Velvl Chernin discusses the differences between the ethnopolitical situations in Abkhazia and South Ossetia and the perspectives for the peaceful reintegration of these occupied territories into Georgia. Rumors circulate in the regional capitals about the Georgian leadership’s turn towards Russia and promotion of the law “On Transparency of Foreign Influence” being possibly a “payment for the ‘surrender’ of Abkhazia and South Ossetia”. However, Abkhazia has a long tradition of statehood and the mournful experience of ethnic cleansing of the local Georgians (which “allowed” to increase the share of Abkhazians in the region’s population from 18 percent in 1989 to 51 percent in 2016). Also, the Abkhazian diaspora in Turkey might serve as a potential demographic resource. In contrast, Ossetians came to the Georgian lands only in the late Middle Ages and settled among the Georgians. No ethnic cleansing took place in South Ossetia, and before the Russian aggression of 2008, Georgian schools were functioning there. The population of the self-proclaimed republic is very small, just 53,000 (2016; compared to 98,500 in 1989). Taking all the above into account, Chernin concludes that, if peaceful reintegration of South Ossetia into “Georgia proper” is possible, for Abkhazia it might prove extremely problematic because of the specifics of “national consciousness and heavy memories of the 1992-1993 war.”

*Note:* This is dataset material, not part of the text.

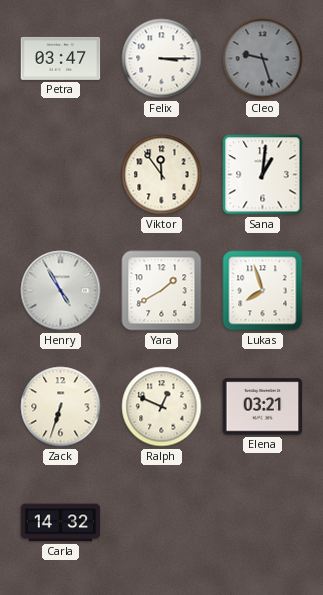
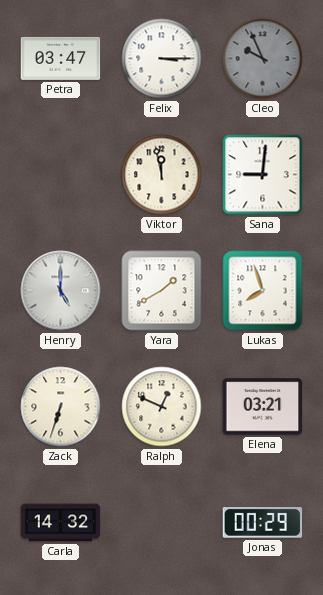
Cleo: 9:27 -> 9:56
Viktor: 11:54 -> 11:58
Sana: 1:01 -> 9:01
Henry: 4:55 -> 5:00
Jonas: none -> 00:29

Konstantin Pakhalyuk presented his vision of the rhetorical escalation undertaken by the French authorities concerning the potential involvement of France in the Russian-Ukrainian war. While admitting the role of President Macron’s possible personal ressentiment over the failed pre-war negotiating attempts and the necessity to somehow cover up for the fact of the comparatively low French investments in support for Ukraine, Pakhalyuk points to more strategic goals France might envision at the moment. The French authorities are now one of the main discursive drivers behind the idea of the “strategic autonomy of Europe,” “securitization of democracy,” and the development of the European defense industry. At the same time, the Fifth Republic tries to extend its geopolitical influence in the post-Soviet area, targeting mostly Armenia and Moldova by increasing bilateral military and economic ties.

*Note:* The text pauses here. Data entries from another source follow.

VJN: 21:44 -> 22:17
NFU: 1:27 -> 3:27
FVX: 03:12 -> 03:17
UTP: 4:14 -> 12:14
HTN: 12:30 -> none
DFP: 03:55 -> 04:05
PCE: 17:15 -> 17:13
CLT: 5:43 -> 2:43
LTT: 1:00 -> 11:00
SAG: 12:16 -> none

Andrei Kazantsev-Vaisman and Ze’ev Khanin analyze the use of such terms as “genocide” and “Holocaust” by the Kremlin. “On the one hand, Russian authorities, in their rhetoric, actively support accusations against Israel of genocide in the context of the war in Gaza. (…) Primarily, Israel in this case plays the role of the ‘enemy image’, which helps Russia consolidate the ‘global South’ against the West (and Israel) and solve a number of instrumental tasks related to military actions in Ukraine. On the other hand, the Russian leadership is returning to the old Soviet rhetoric of ‘soft denial’ of the Holocaust basically with the same purpose. Therefore, the new concept of the ‘genocide of the Soviet people’ is introduced. Within its framework, the suffering of Jews during World War II is ‘dissolved’ in the general context of losses of citizens of the USSR.” The authors state that, following the tradition of Realpolitik, the Kremlin tries to preserve some elements of post-Soviet Russia’s image of a neutral power equally detached from both Israel and Palestinian groups. For this purpose, the Russian authorities still try to maintain a certain level of dialogue with Jerusalem. However, “the real opportunities for any deals between Moscow and Jerusalem are slim, while Russia continues to actively use the rhetoric of ‘genocide of Palestinians by Israel’ and elements of neo-Soviet soft Holocaust denial doctrine.”
Finally, on June 27th, 2024, the BESA Post-Soviet Conflicts Research Program organized a seminar titled “Vectors and Cleavages of Post-Soviet Conflict Dynamics”. A summary of the presentations may be found on the BESA website. And our Program will continue updating the readership on the most recent developments in the countries of the former Soviet region.